(Data records)
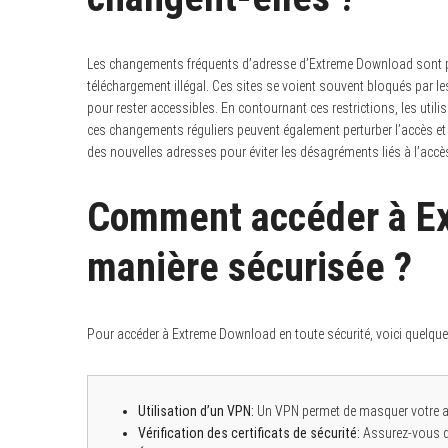
Les changements fréquents d’adresse d’Extreme Download sont pri
téléchargement illégal. Ces sites se voient souvent bloqués par les
pour rester accessibles. En contournant ces restrictions, les util
ces changements réguliers peuvent également perturber l’accès et 
des nouvelles adresses pour éviter les désagréments liés à l’accès
Comment accéder à E
manière sécurisée ?
Pour accéder à Extreme Download en toute sécurité, voici quelque
Utilisation d’un VPN:
Un VPN permet de masquer votre ad
Vérification des certificats de sécurité:
Assurez-vous qu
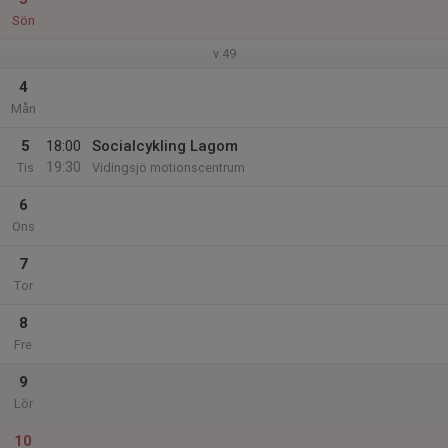
Sön
v.49
4
Mån
5
18:00
Socialcykling Lagom
19:30
Tis
Vidingsjö motionscentrum
6
Ons
7
Tor
8
Fre
9
Lör
10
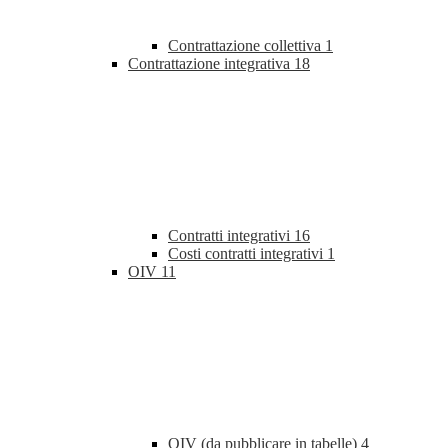
Contrattazione collettiva
1
Contrattazione integrativa
18
Contratti integrativi
16
Costi contratti integrativi
1
OIV
11
OIV (da pubblicare in tabelle)
4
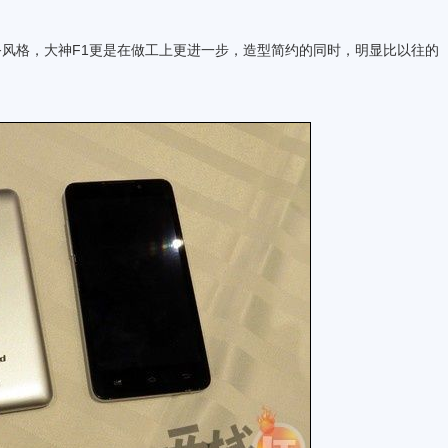
格，大神F1更是在做工上更进一步，造型简约的同时，明显比以往的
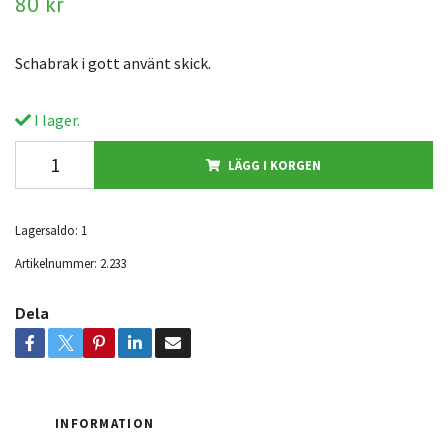
80 kr
Schabrak i gott använt skick.
I lager.
LÄGG I KORGEN
Lagersaldo:
1
Artikelnummer:
2.233
Dela
INFORMATION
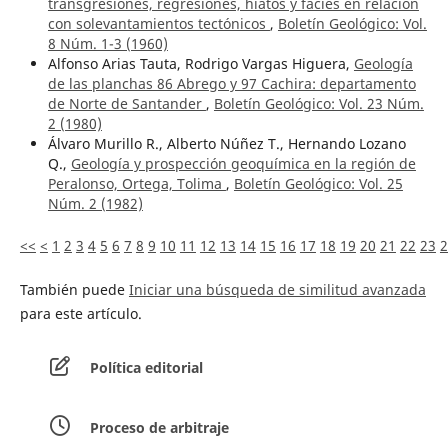
transgresiones, regresiones, hiatos y facies en relación
con solevantamientos tectónicos
,
Boletín Geológico: Vol.
8 Núm. 1-3 (1960)
Alfonso Arias Tauta, Rodrigo Vargas Higuera,
Geología
de las planchas 86 Abrego y 97 Cachira: departamento
de Norte de Santander
,
Boletín Geológico: Vol. 23 Núm.
2 (1980)
Álvaro Murillo R., Alberto Núñez T., Hernando Lozano
Q.,
Geología y prospección geoquímica en la región de
Peralonso, Ortega, Tolima
,
Boletín Geológico: Vol. 25
Núm. 2 (1982)
<<
<
1
2
3
4
5
6
7
8
9
10
11
12
13
14
15
16
17
18
19
20
21
22
23
2
También puede
Iniciar una búsqueda de similitud avanzada
para este artículo.
Política editorial
Proceso de arbitraje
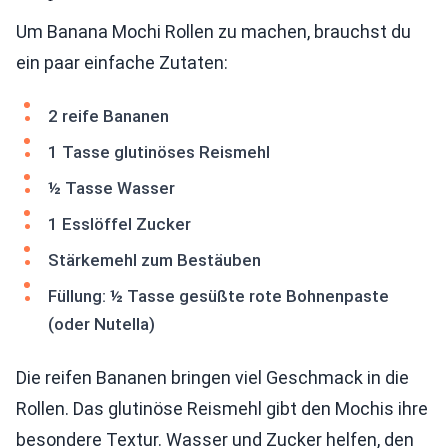
Um Banana Mochi Rollen zu machen, brauchst du
ein paar einfache Zutaten:
2 reife Bananen
1 Tasse glutinöses Reismehl
½ Tasse Wasser
1 Esslöffel Zucker
Stärkemehl zum Bestäuben
Füllung: ½ Tasse gesüßte rote Bohnenpaste
(oder Nutella)
Die reifen Bananen bringen viel Geschmack in die
Rollen. Das glutinöse Reismehl gibt den Mochis ihre
besondere Textur. Wasser und Zucker helfen, den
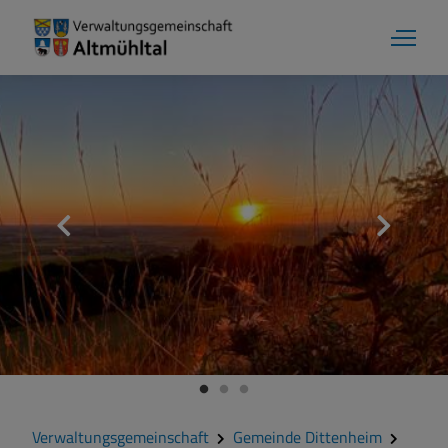
Aktuelles
Verwaltungsgemeinschaft
Gemeinde Alesheim
Gemeinde Dittenheim
Verwaltungsgemeinschaft
Gemeinde Dittenheim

=== Task requirements ===
Your task is to repeat exactly the lines from the beginning of the data to the line that contains "ces changements réguliers", both ends included, leaving out pictures.

=== Task answer ===
Les changements fréquents d’adresse d’Extreme Download sont pri
téléchargement illégal. Ces sites se voient souvent bloqués par les
pour rester accessibles. En contournant ces restrictions, les util
ces changements réguliers peuvent également perturber l’accès et 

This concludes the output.